The Object at Hand
It took four years, a shipwright and help from the British to create the blue whale model installed in the National Museum of Natural History. After 33 years, it still attracts millions annually
- By Adele Conover
- Smithsonian magazine, October 1996, Subscribe
For the past three decades 8,000 pounds of fiberglass has been "sounding" from the ceiling in the Life in the Sea Hall of the National Museum of Natural History (NMNH). It is the most stupendous proxy animal the museum has ever created. But at 92 feet in length and 34 feet in height, it no more than does justice to the dimensions of the huge creature it represents-the blue whale.
The blue is the largest animal that has ever lived.

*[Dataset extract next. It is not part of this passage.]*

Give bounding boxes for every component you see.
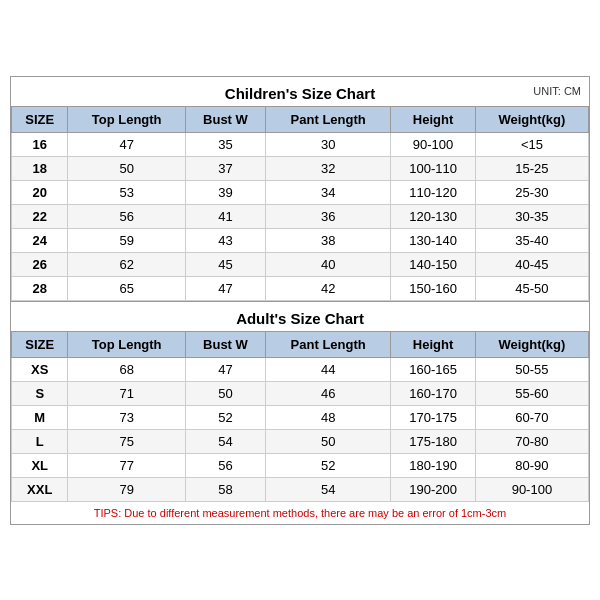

In real life some blues reach 100 feet, which makes them longer than an apatosaurus. Weighing in at some 150 tons, one blue whale is heavier than 25 full-grown African bush elephants. In death the creatures once provided meat for dogs and humans; oil for lighting, margarine and face cream; glycerin for munitions.
Even so, the great size and speed of blues (at up to 25 knots-or 29 miles per hour-they went faster than whaling ships could follow), plus the fact that they sank swiftly when killed at sea, protected them somewhat during the first four centuries of the whaling industry. Then, in the late 1860s, Svend Foyn perfected a highly effective harpoon cannon that featured an exploding head. Worldwide whale protection did not set in until almost a century later, and the years in between brought these giant mammals to near ruin. During the 1930-31 season, for instance, 29,410 blue whales were killed in the Antarctic. An estimated 350,000 blues have been killed in the 20th century.

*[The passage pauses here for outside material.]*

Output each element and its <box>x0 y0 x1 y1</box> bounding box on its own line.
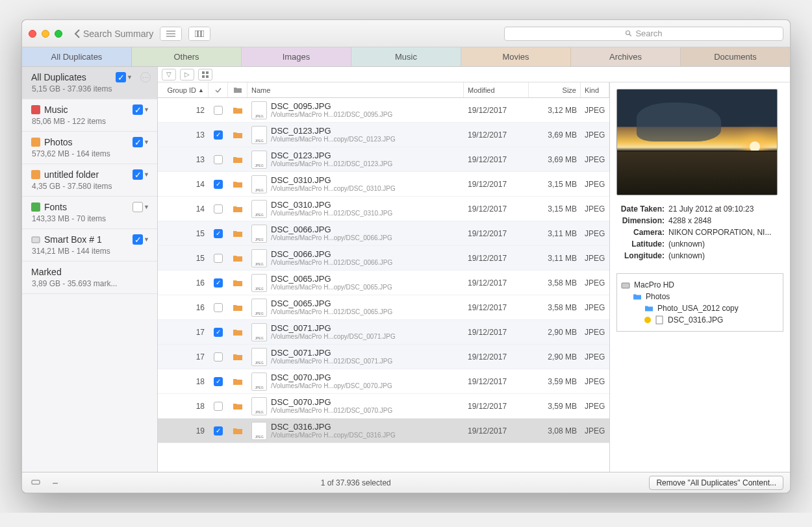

The whales' great scarcity and sheer size have always posed considerable problems for museums wanting to display full-size specimens. As A. E. Parr of the American Museum of Natural History rather delicately pointed out in 1963, "Since whales do not perch, the problem of presenting them in their living form was a good deal more complicated than bird taxidermy."

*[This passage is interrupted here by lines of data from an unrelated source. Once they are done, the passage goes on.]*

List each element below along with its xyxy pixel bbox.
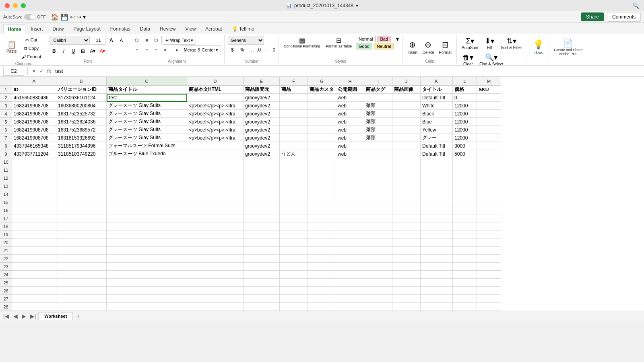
tab-tell-me[interactable]: 💡 Tell me	[227, 24, 259, 33]
sheet-cell[interactable]	[308, 255, 336, 263]
sheet-cell[interactable]: 価格	[453, 86, 477, 94]
sheet-cell[interactable]	[244, 295, 280, 303]
sheet-cell[interactable]	[364, 303, 392, 311]
sheet-cell[interactable]	[308, 166, 336, 174]
sheet-cell[interactable]	[421, 166, 453, 174]
wrap-text-button[interactable]: ↵ Wrap Text ▾	[163, 36, 196, 45]
sheet-cell[interactable]	[107, 239, 187, 247]
sheet-cell[interactable]	[453, 214, 477, 222]
sheet-cell[interactable]	[187, 214, 244, 222]
sheet-cell[interactable]	[12, 222, 56, 230]
sheet-cell[interactable]	[421, 255, 453, 263]
sheet-cell[interactable]	[364, 222, 392, 230]
sheet-tab-worksheet[interactable]: Worksheet	[38, 312, 73, 320]
sheet-cell[interactable]	[244, 214, 280, 222]
sheet-cell[interactable]	[56, 214, 107, 222]
row-header[interactable]: 18	[0, 222, 12, 230]
sheet-cell[interactable]	[107, 222, 187, 230]
sheet-cell[interactable]	[56, 166, 107, 174]
sheet-cell[interactable]	[453, 182, 477, 190]
sheet-cell[interactable]: groovydev2	[244, 134, 280, 142]
sheet-cell[interactable]: バリエーションID	[56, 86, 107, 94]
sheet-cell[interactable]	[308, 158, 336, 166]
sheet-cell[interactable]	[477, 303, 501, 311]
sheet-cell[interactable]: 16317523525732	[56, 110, 107, 118]
sheet-cell[interactable]	[453, 247, 477, 255]
sheet-cell[interactable]: 麺類	[364, 126, 392, 134]
sheet-cell[interactable]: Default Titl	[421, 150, 453, 158]
sheet-cell[interactable]	[187, 271, 244, 279]
save-icon[interactable]: 💾	[60, 13, 68, 21]
sheet-cell[interactable]: 1682419908708	[12, 126, 56, 134]
row-header[interactable]: 2	[0, 94, 12, 102]
sheet-cell[interactable]: 1682419908708	[12, 134, 56, 142]
fill-button[interactable]: ⬇▾ Fill	[481, 36, 497, 51]
row-header[interactable]: 9	[0, 150, 12, 158]
sheet-cell[interactable]	[477, 295, 501, 303]
sheet-cell[interactable]	[244, 174, 280, 182]
sheet-cell[interactable]	[308, 279, 336, 287]
insert-function-button[interactable]: fx	[46, 68, 52, 74]
sheet-cell[interactable]	[308, 222, 336, 230]
tab-data[interactable]: Data	[136, 24, 155, 33]
sheet-cell[interactable]	[453, 206, 477, 214]
align-top-center-button[interactable]: ≡	[142, 36, 151, 45]
align-right-button[interactable]: ≡	[152, 45, 161, 54]
sheet-cell[interactable]: Blue	[421, 118, 453, 126]
tab-nav-prev[interactable]: ◀	[12, 313, 19, 319]
sheet-cell[interactable]	[421, 182, 453, 190]
style-bad[interactable]: Bad	[377, 36, 391, 42]
sheet-cell[interactable]	[12, 247, 56, 255]
sheet-cell[interactable]	[336, 214, 364, 222]
sheet-cell[interactable]	[364, 295, 392, 303]
fill-color-button[interactable]: A▾	[88, 47, 97, 56]
sheet-cell[interactable]: <p>beef</p><p> <ifra	[187, 102, 244, 110]
sheet-cell[interactable]: 商品タグ	[364, 86, 392, 94]
sheet-cell[interactable]: 12000	[453, 134, 477, 142]
sheet-cell[interactable]	[56, 190, 107, 198]
sheet-cell[interactable]	[392, 287, 421, 295]
sheet-cell[interactable]	[364, 198, 392, 206]
sheet-cell[interactable]: グレースーツ Glay Suits	[107, 126, 187, 134]
sheet-cell[interactable]	[336, 230, 364, 239]
conditional-formatting-button[interactable]: ▤ Conditional Formatting	[282, 36, 322, 49]
tab-nav-last[interactable]: ▶|	[29, 313, 38, 319]
align-top-left-button[interactable]: ⬡	[132, 36, 141, 45]
sheet-cell[interactable]	[244, 255, 280, 263]
row-header[interactable]: 14	[0, 190, 12, 198]
sheet-cell[interactable]	[477, 166, 501, 174]
sheet-cell[interactable]	[477, 239, 501, 247]
sheet-cell[interactable]	[364, 247, 392, 255]
sheet-cell[interactable]: web	[336, 102, 364, 110]
sheet-cell[interactable]	[392, 142, 421, 150]
row-header[interactable]: 4	[0, 110, 12, 118]
sheet-cell[interactable]	[308, 239, 336, 247]
sheet-cell[interactable]: 1682419908708	[12, 118, 56, 126]
font-size-input[interactable]	[91, 36, 105, 45]
row-header[interactable]: 21	[0, 247, 12, 255]
sheet-cell[interactable]: 商品画像	[392, 86, 421, 94]
sheet-cell[interactable]	[12, 206, 56, 214]
sheet-cell[interactable]	[308, 206, 336, 214]
sheet-cell[interactable]	[392, 303, 421, 311]
sheet-cell[interactable]	[421, 230, 453, 239]
sheet-cell[interactable]	[244, 247, 280, 255]
sheet-cell[interactable]	[453, 190, 477, 198]
sheet-cell[interactable]	[244, 206, 280, 214]
sheet-cell[interactable]	[477, 102, 501, 110]
sheet-cell[interactable]	[308, 198, 336, 206]
sheet-cell[interactable]	[453, 174, 477, 182]
sheet-cell[interactable]	[12, 303, 56, 311]
font-size-decrease-button[interactable]: A	[117, 36, 126, 45]
sheet-cell[interactable]	[392, 174, 421, 182]
sheet-cell[interactable]	[280, 94, 308, 102]
col-header-E[interactable]: E	[244, 77, 280, 86]
tab-view[interactable]: View	[181, 24, 200, 33]
sheet-cell[interactable]	[187, 295, 244, 303]
sheet-cell[interactable]	[336, 198, 364, 206]
sheet-cell[interactable]: 商品カスタ	[308, 86, 336, 94]
sheet-cell[interactable]: groovydev2	[244, 102, 280, 110]
sheet-cell[interactable]	[280, 134, 308, 142]
sheet-cell[interactable]	[336, 303, 364, 311]
row-header[interactable]: 13	[0, 182, 12, 190]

That is why the huge creature that now awes visitors in the Sea Hall of the National Museum of Natural History-the second blue whale to be displayed there in this century-is not a stuffed whale. Or even a model made from measurements taken direct from a dead whale by NMNH scientists. The Smithsonian's first life-size museum whale, however, which the current whale replaced, was done from a dead whale. And a terrible fuss it turned out to be. To get it, Frederick True, then Smithsonian's curator of mammals, had to dispatch a small team of taxidermists and paleontologists and numerous barrels of plaster of paris to a whaling station at Balaena, Newfoundland. That was in the spring of 1903.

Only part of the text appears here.